Ein Enzymtunnel in 3D

HZI-Wissenschaftler entdecken möglichen Ansatzpunkt für Tuberkulosetherapie

23.02.2015

Hochaufgelöst und in 3D – Wissenschaftler des HZI und der Universität Basel haben die Struktur des Enzyms EgtB aufgelöst.

©HZI/Vit

Hochaufgelöst und in 3D – Wissenschaftler des Helmholtz-Zentrums für Infektionsforschung (HZI) in Braunschweig und der Universität Basel haben die Struktur des Enzyms EgtB aufgelöst. Einige Bakterien nutzen EgtB, um das Vitamin Ergothionein herzustellen, so auch das Tuberkulose hervorrufende Mycobacterium tuberculosis.
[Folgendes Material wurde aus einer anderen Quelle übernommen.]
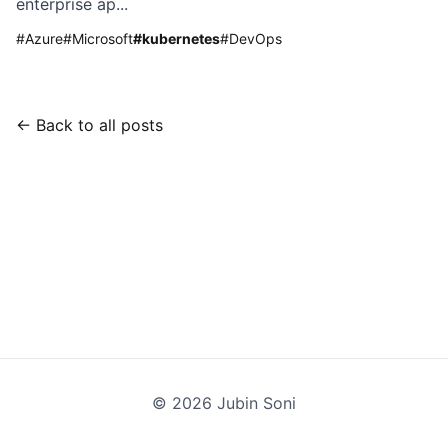
enterprise ap...
#
Azure
#
Microsoft
#
kubernetes
#
DevOps
← Back to all posts
©
2026
Jubin Soni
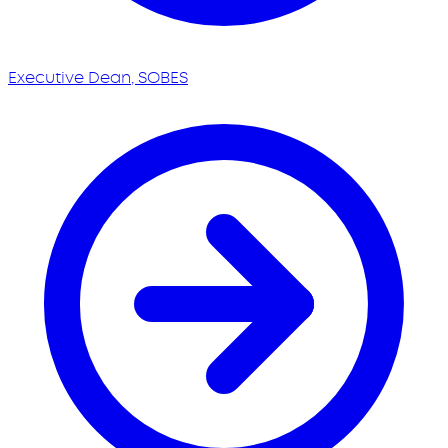
Executive Dean, SOBES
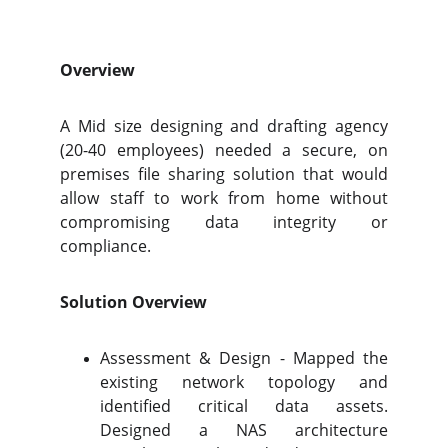
Overview
A Mid size designing and drafting agency
(20-40 employees) needed a secure, on
premises file sharing solution that would
allow staff to work from home without
compromising data integrity or
compliance.
Solution Overview
Assessment & Design - Mapped the
existing network topology and
identified critical data assets.
Designed a NAS architecture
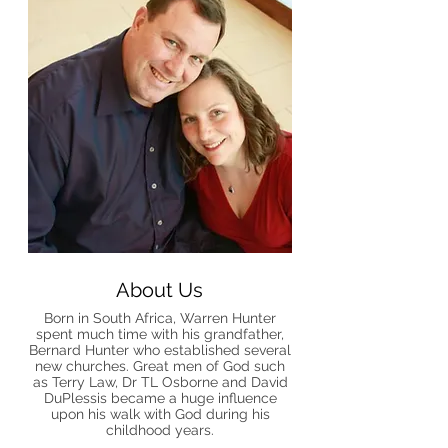
About Us
Born in South Africa, Warren Hunter
spent much time with his grandfather,
Bernard Hunter who established several
new churches. Great men of God such
as Terry Law, Dr TL Osborne and David
DuPlessis became a huge influence
upon his walk with God during his
childhood years.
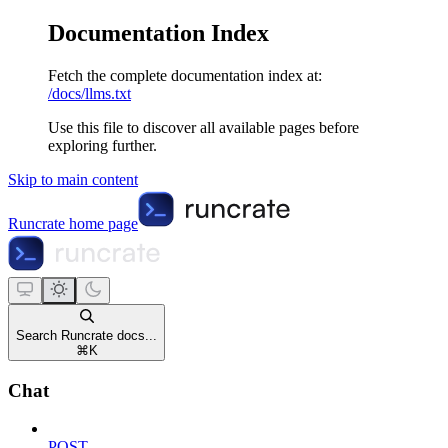
Documentation Index
Fetch the complete documentation index at:
/docs/llms.txt
Use this file to discover all available pages before
exploring further.
Skip to main content
Runcrate
home page
Search Runcrate docs...
⌘
K
Chat
POST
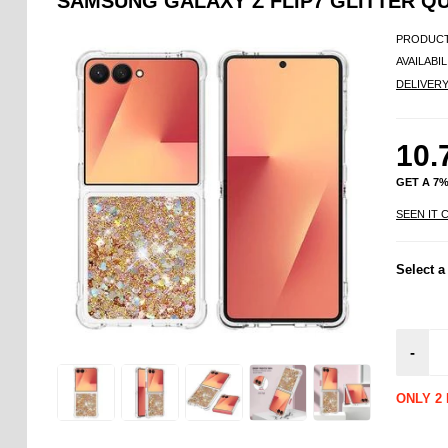
SAMSUNG GALAXY Z FLIP7 GLITTER Q
PRODUCT
AVAILABIL
DELIVER
10.
GET A 7
SEEN IT 
Select a
-
ONLY 2 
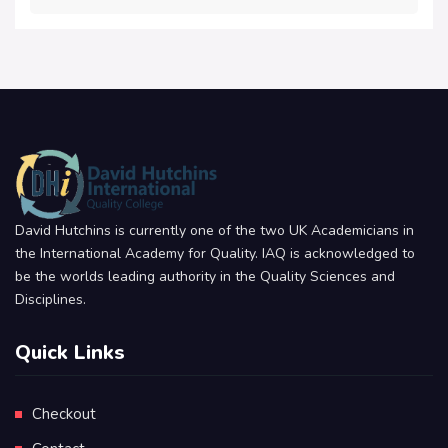
David Hutchins is currently one of the two UK Academicians in
the International Academy for Quality. IAQ is acknowledged to
be the worlds leading authority in the Quality Sciences and
Disciplines.
Quick Links
Checkout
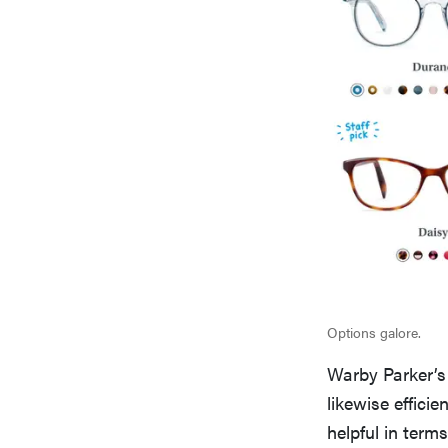
Options galore.
Warby Parker’s
likewise efficie
helpful in term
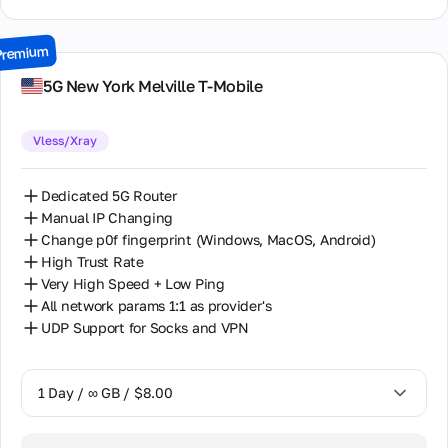
15 Days / ∞ GB / $64.00
Premium
30 Days / ∞ GB / $116.00
5G New York Melville T-Mobile
Vless/Xray
Dedicated 5G Router
Manual IP Changing
Change p0f fingerprint (Windows, MacOS, Android)
High Trust Rate
Very High Speed + Low Ping
All network params 1:1 as provider's
UDP Support for Socks and VPN
1 Day / ∞ GB / $8.00
1 Day / ∞ GB / $8.00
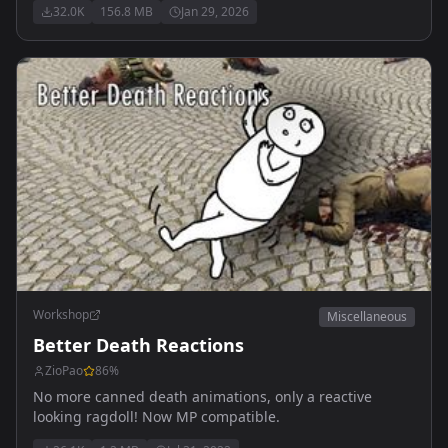
32.0K
156.8 MB
Jan 29, 2026
Workshop
Miscellaneous
Better Death Reactions
ZioPao
86
%
No more canned death animations, only a reactive
looking ragdoll! Now MP compatible.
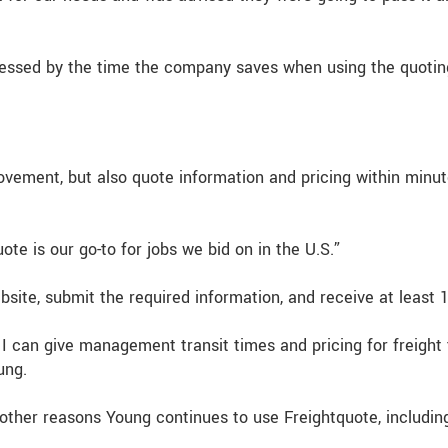
ressed by the time the company saves when using the quoting
ovement, but also quote information and pricing within minu
te is our go-to for jobs we bid on in the U.S.”
site, submit the required information, and receive at least 
I can give management transit times and pricing for freight 
ung.
 other reasons Young continues to use Freightquote, including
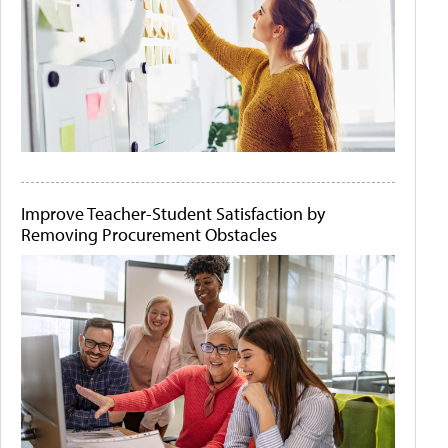
Improve Teacher-Student Satisfaction by
Removing Procurement Obstacles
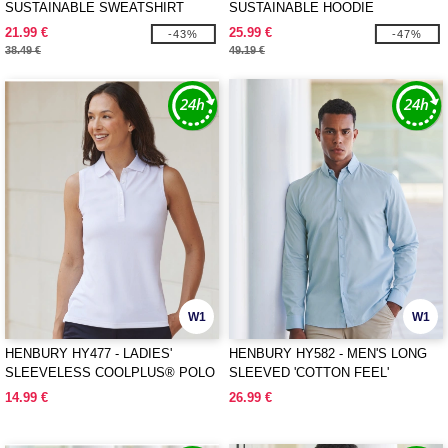
SUSTAINABLE SWEATSHIRT
SUSTAINABLE HOODIE
21.99 €
25.99 €
-43%
-47%
38.49 €
49.19 €
W1
W1
HENBURY HY477 - LADIES'
HENBURY HY582 - MEN'S LONG
SLEEVELESS COOLPLUS® POLO
SLEEVED 'COTTON FEEL'
SHIRT
COOLPLUS® SHIRT
14.99 €
26.99 €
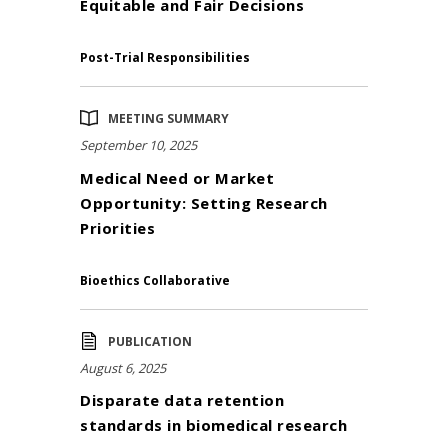
Equitable and Fair Decisions
Post-Trial Responsibilities
MEETING SUMMARY
September 10, 2025
Medical Need or Market
Opportunity: Setting Research
Priorities
Bioethics Collaborative
PUBLICATION
August 6, 2025
Disparate data retention
standards in biomedical research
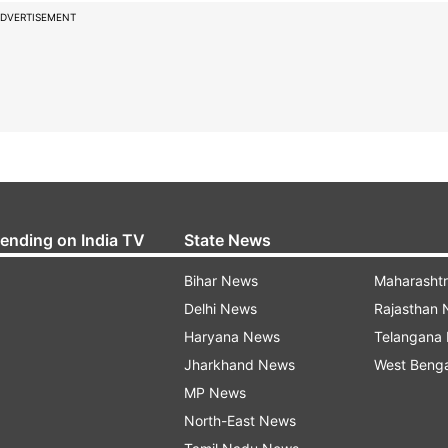
DVERTISEMENT
rending on India TV
State News
Bihar News
Maharasht
Delhi News
Rajasthan
Haryana News
Telangana
Jharkhand News
West Beng
MP News
North-East News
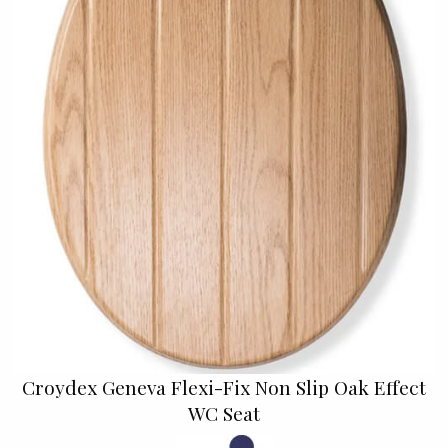
Croydex Geneva Flexi-Fix Non Slip Oak Effect
WC Seat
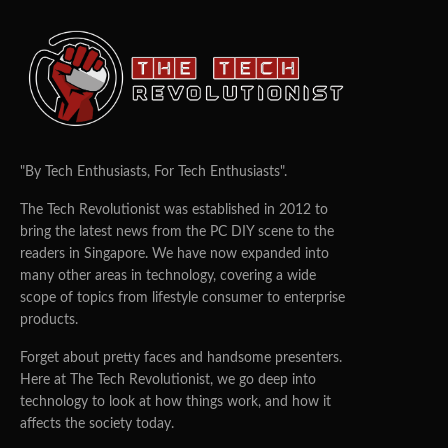
"By Tech Enthusiasts, For Tech Enthusiasts".
The Tech Revolutionist was established in 2012 to
bring the latest news from the PC DIY scene to the
readers in Singapore. We have now expanded into
many other areas in technology, covering a wide
scope of topics from lifestyle consumer to enterprise
products.
Forget about pretty faces and handsome presenters.
Here at The Tech Revolutionist, we go deep into
technology to look at how things work, and how it
affects the society today.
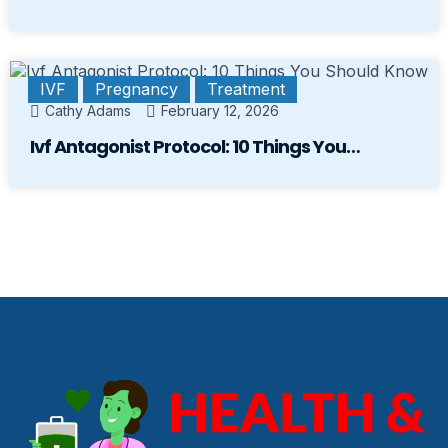
IVF
Pregnancy
Treatment
Cathy Adams
February 12, 2026
Ivf Antagonist Protocol: 10 Things You…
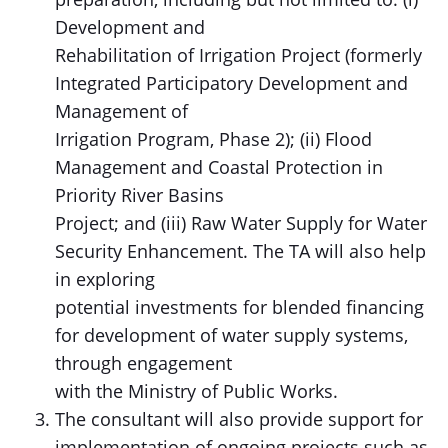
Development and
Rehabilitation of Irrigation Project (formerly
Integrated Participatory Development and
Management of
Irrigation Program, Phase 2); (ii) Flood
Management and Coastal Protection in
Priority River Basins
Project; and (iii) Raw Water Supply for Water
Security Enhancement. The TA will also help
in exploring
potential investments for blended financing
for development of water supply systems,
through engagement
with the Ministry of Public Works.
The consultant will also provide support for
implementation of ongoing projects such as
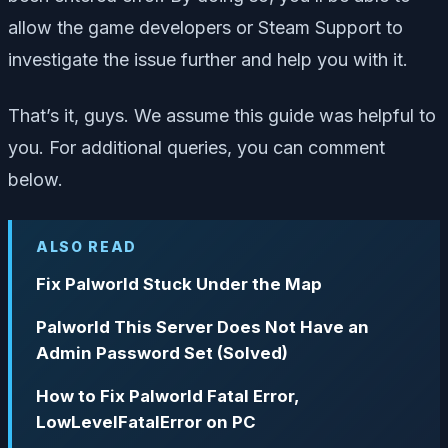
allow the game developers or Steam Support to
investigate the issue further and help you with it.
That’s it, guys. We assume this guide was helpful to
you. For additional queries, you can comment
below.
ALSO READ
Fix Palworld Stuck Under the Map
Palworld This Server Does Not Have an
Admin Password Set (Solved)
How to Fix Palworld Fatal Error,
LowLevelFatalError on PC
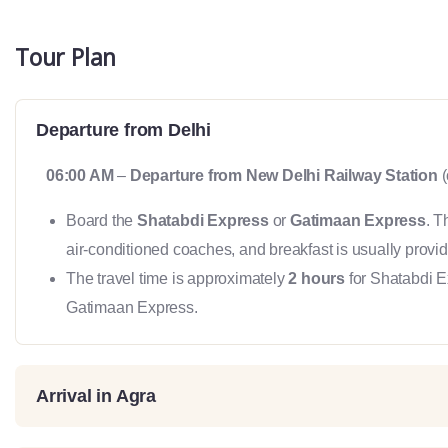
Tour Plan
Departure from Delhi
06:00 AM
–
Departure from New Delhi Railway Station
(
Board the
Shatabdi Express
or
Gatimaan Express
. T
air-conditioned coaches, and breakfast is usually provid
The travel time is approximately
2 hours
for Shatabdi 
Gatimaan Express.
Arrival in Agra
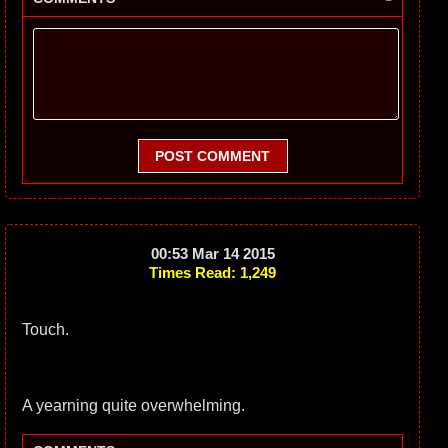
POST COMMENT
00:53 Mar 14 2015
Times Read: 1,249
Touch.
A yearning quite overwhelming.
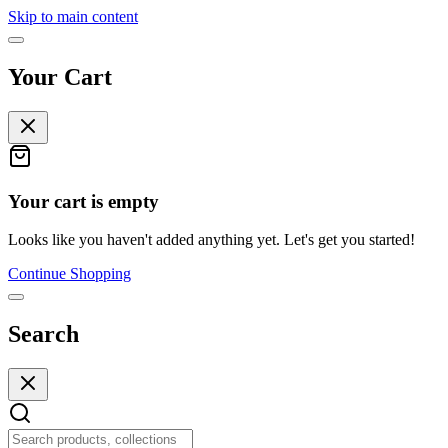
Skip to main content
Your Cart
Your cart is empty
Looks like you haven't added anything yet. Let's get you started!
Continue Shopping
Search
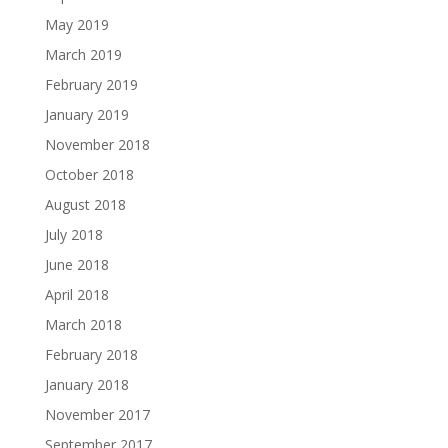
May 2019
March 2019
February 2019
January 2019
November 2018
October 2018
August 2018
July 2018
June 2018
April 2018
March 2018
February 2018
January 2018
November 2017
September 2017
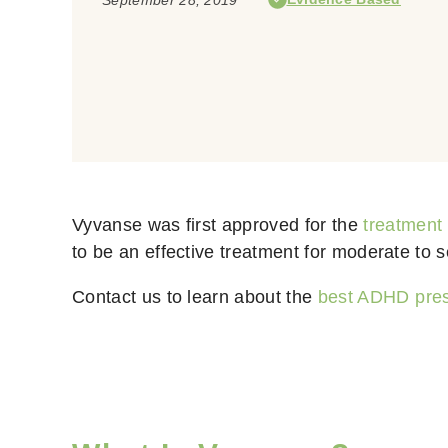
Vyvanse was first approved for the
treatment
to be an effective treatment for moderate to s
Contact us to learn about the
best ADHD pres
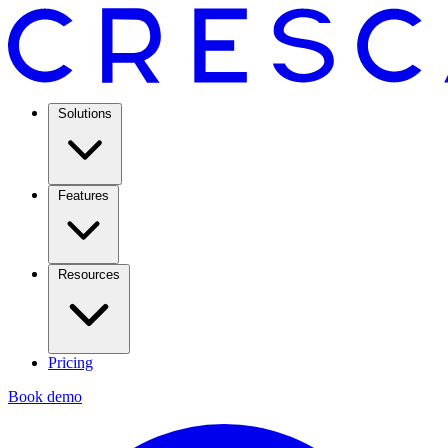
Solutions
Features
Resources
Pricing
Book demo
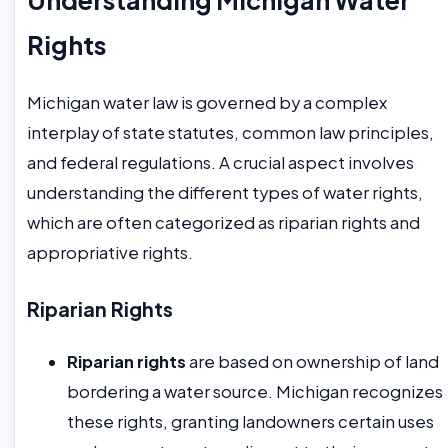
Rights
Michigan water law is governed by a complex
interplay of state statutes, common law principles,
and federal regulations. A crucial aspect involves
understanding the different types of water rights,
which are often categorized as riparian rights and
appropriative rights.
Riparian Rights
Riparian rights
are based on ownership of land
bordering a water source. Michigan recognizes
these rights, granting landowners certain uses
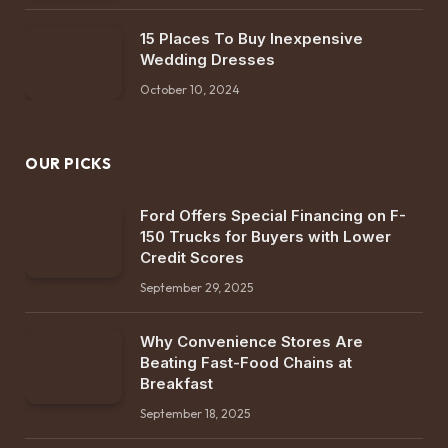
15 Places To Buy Inexpensive
Wedding Dresses
October 10, 2024
OUR PICKS
Ford Offers Special Financing on F-
150 Trucks for Buyers with Lower
Credit Scores
September 29, 2025
Why Convenience Stores Are
Beating Fast-Food Chains at
Breakfast
September 18, 2025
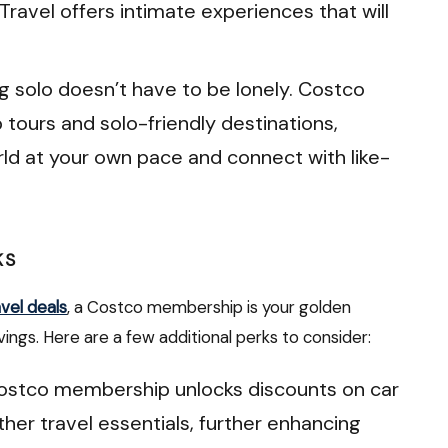
Travel offers intimate experiences that will
g solo doesn’t have to be lonely. Costco
p tours and solo-friendly destinations,
rld at your own pace and connect with like-
KS
vel deals
, a Costco membership is your golden
vings. Here are a few additional perks to consider:
ostco membership unlocks discounts on car
other travel essentials, further enhancing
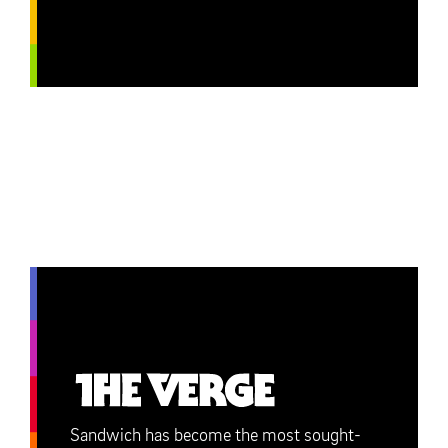
Sandwich has become the most sought-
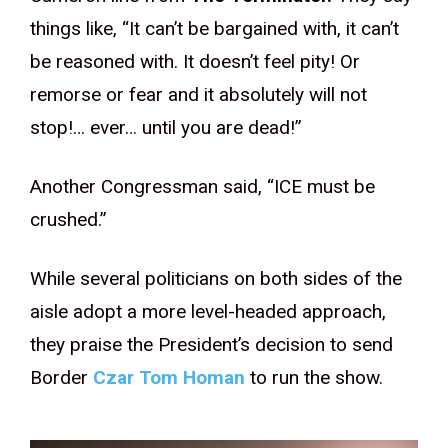
things like, “It can’t be bargained with, it can’t
be reasoned with. It doesn’t feel pity! Or
remorse or fear and it absolutely will not
stop!… ever… until you are dead!”
Another Congressman said, “ICE must be
crushed.”
While several politicians on both sides of the
aisle adopt a more level-headed approach,
they praise the President’s decision to send
Border
Czar Tom Homan
to run the show.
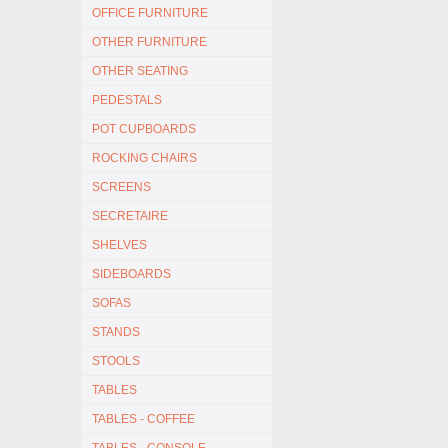
OFFICE FURNITURE
OTHER FURNITURE
OTHER SEATING
PEDESTALS
POT CUPBOARDS
ROCKING CHAIRS
SCREENS
SECRETAIRE
SHELVES
SIDEBOARDS
SOFAS
STANDS
STOOLS
TABLES
TABLES - COFFEE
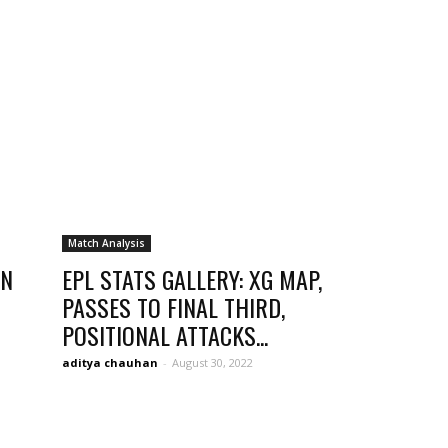
opinion
from
Match Analysis
IN
EPL STATS GALLERY: XG MAP,
PASSES TO FINAL THIRD,
POSITIONAL ATTACKS...
Liverpool
aditya chauhan
-
August 30, 2022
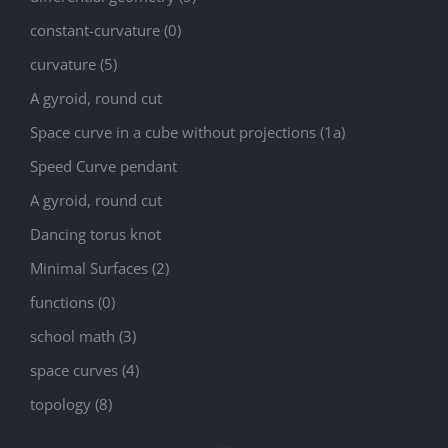
constant-curvature (0)
curvature (5)
A gyroid, round cut
Space curve in a cube without projections (1a)
Speed Curve pendant
A gyroid, round cut
Dancing torus knot
Minimal Surfaces (2)
functions (0)
school math (3)
space curves (4)
topology (8)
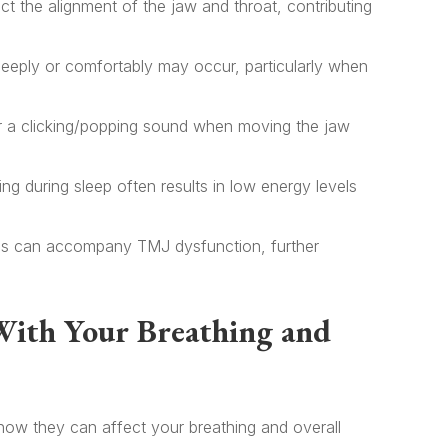
t the alignment of the jaw and throat, contributing
deeply or comfortably may occur, particularly when
r a clicking/popping sound when moving the jaw
ng during sleep often results in low energy levels
s can accompany TMJ dysfunction, further
With Your Breathing and
ow they can affect your breathing and overall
Experimente mit eng verwandten Organismen deuten darauf hin, dass der Tuberkuloseerreger leichter vom Immunsystem besiegt werden kann, wenn ihm Ergothionein fehlt. Die Struktur von EgtB und seine Wirkweise veröffentlichten die Wissenschaftler in der Fachzeitschrift „Angewandte Chemie“. Ihre Ergebnisse könnten zu einer neuen Tuberkulosetherapie beitragen.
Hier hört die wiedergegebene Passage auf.